Instead of relying on 3Delight's ray-tracing to render projected shadows, one have the option to use Shadow Maps. These can be generated manually or automatically by 3Delight. This is specified through the Shadow Maps groups of light attributes of The Render Settings. Among these attributes, there are two types of Shadow Maps that can be used: Standard (Depth) and Deep shadow maps. Here is an explanation of the advantages and disadvantages of each:
Standard (Depth) Shadow Maps
These are normal shadow maps that, historically, have been widely used in the industry. They have a number of advantages:
- They are fast to generate. Indeed, shadow maps can be generated much faster than a normal "color" image, mainly because only depth information is needed. When rendering a shadow map, one could remove all surface and light shaders, even displacement shaders can be removed if they do not affect the geometry too much. Also, filtering (using PixelFilter command) can be lowered (even to 1x1) and ShadingRate increased (up to 10 or more).
- They can be reused in more than one render. If the scene is static and only the camera moves, a generated shadow map can be used for all subsequent renders. This often happens in the lighting stage of a production pipeline.
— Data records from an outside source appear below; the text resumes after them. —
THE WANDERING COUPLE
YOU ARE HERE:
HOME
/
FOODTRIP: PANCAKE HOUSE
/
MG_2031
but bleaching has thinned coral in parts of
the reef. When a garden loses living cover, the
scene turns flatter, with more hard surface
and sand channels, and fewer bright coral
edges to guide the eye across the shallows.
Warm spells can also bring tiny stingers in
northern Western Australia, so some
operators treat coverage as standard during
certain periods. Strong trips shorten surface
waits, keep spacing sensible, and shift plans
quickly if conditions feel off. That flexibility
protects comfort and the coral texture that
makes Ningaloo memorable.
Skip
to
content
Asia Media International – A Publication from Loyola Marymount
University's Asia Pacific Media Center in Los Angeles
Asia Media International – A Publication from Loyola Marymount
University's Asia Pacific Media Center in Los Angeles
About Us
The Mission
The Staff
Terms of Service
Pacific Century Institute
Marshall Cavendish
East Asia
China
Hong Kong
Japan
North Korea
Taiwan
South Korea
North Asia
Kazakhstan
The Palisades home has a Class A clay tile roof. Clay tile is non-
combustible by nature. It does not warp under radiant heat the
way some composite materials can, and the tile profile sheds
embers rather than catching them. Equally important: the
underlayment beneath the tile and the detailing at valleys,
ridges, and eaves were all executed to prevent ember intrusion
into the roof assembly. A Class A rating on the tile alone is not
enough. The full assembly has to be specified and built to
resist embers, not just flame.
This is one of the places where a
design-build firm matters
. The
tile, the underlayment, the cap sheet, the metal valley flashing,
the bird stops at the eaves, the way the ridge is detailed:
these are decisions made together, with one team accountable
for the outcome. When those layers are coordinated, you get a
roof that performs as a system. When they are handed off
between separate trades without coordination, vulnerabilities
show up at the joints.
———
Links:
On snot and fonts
- They can be used to generate low cost (approximate) penumbra. Specifying an appropriate value for the "Filter Size" attribute on the light shape, one can simulate penumbra effects. This attribute is located in the "Shadows > Depth Map Shadow Attributes" group. When a light has an associated RenderMan light shader, this is usually controlled by a "blur" attribute directly on that shader instead.
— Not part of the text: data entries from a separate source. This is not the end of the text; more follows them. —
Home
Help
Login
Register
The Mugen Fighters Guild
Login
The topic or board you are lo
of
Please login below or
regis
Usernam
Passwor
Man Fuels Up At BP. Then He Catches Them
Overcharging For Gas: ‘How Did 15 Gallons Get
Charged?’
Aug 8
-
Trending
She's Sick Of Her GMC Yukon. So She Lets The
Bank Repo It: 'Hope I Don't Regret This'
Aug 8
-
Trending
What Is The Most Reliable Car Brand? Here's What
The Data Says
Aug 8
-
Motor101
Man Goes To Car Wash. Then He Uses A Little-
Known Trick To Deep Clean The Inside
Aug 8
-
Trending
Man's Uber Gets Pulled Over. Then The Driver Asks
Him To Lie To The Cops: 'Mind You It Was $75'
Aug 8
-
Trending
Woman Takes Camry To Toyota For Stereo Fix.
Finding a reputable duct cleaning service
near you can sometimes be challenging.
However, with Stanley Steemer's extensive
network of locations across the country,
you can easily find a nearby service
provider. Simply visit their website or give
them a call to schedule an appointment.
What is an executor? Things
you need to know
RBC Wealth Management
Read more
- They provide fairly good results when used carefully.
Now, the drawbacks:
- Self shadowing. This is the most common problem encountered when using shadow maps. It appears as dark artifacts in areas that should appear completely lit. This problem can be resolved by using an appropriate value for the light shape's shadow bias attribute, located in the "Shadows > Depth Map Shadow Attributes" group. When a light has an associated RenderMan light shader, the bias is set directly on that shader instead.
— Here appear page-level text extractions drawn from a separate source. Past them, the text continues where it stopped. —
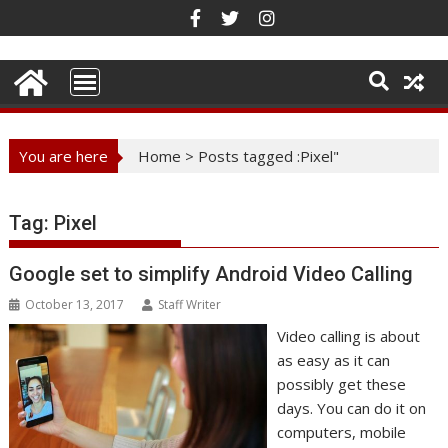
Skip
to
content
You are here
Home
>
Posts tagged :Pixel"
Tag:
Pixel
Google set to simplify Android Video Calling
October 13, 2017
Staff Writer
Video calling is about
as easy as it can
possibly get these
days. You can do it on
computers, mobile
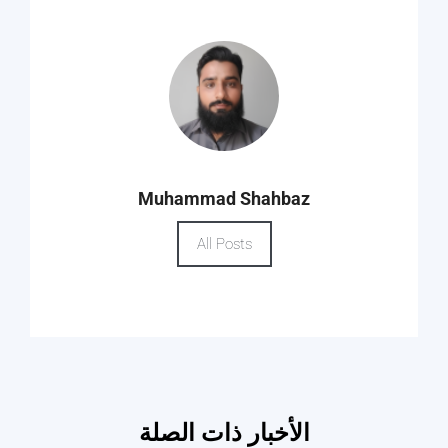
Muhammad Shahbaz
All Posts
الأخبار ذات الصلة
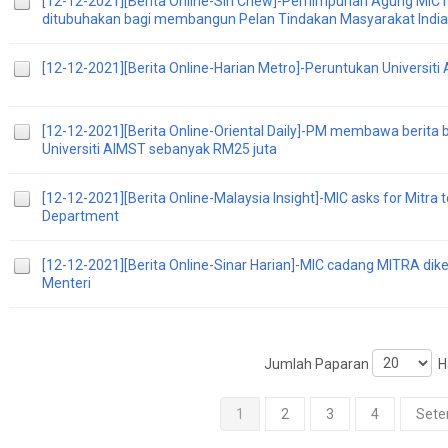
[12-12-2021][Berita Online-Sin Chew]-Perhimpunan Agung MIC 
ditubuhakan bagi membangun Pelan Tindakan Masyarakat India
[12-12-2021][Berita Online-Harian Metro]-Peruntukan Universit
[12-12-2021][Berita Online-Oriental Daily]-PM membawa berita
Universiti AIMST sebanyak RM25 juta
[12-12-2021][Berita Online-Malaysia Insight]-MIC asks for Mitra t
Department
[12-12-2021][Berita Online-Sinar Harian]-MIC cadang MITRA di
Menteri
Jumlah Paparan
Ha
1
2
3
4
Sete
- Nearly impossible to generate high quality area shadows. Even if tweaking with shadow blur can give a nice penumbra effect, it is impossible to generate a true area shadow.
- Expensive to generate really sharp shadows. This is because high resolution shadow maps are needed which often leads to longer render times and memory/disk usage.
- No motion blur in shadows. Moving geometry still casts shadows. It is wise to remove motion blur when rendering shadow maps.
- No colored shadows. Translucent surfaces cast opaque shadows.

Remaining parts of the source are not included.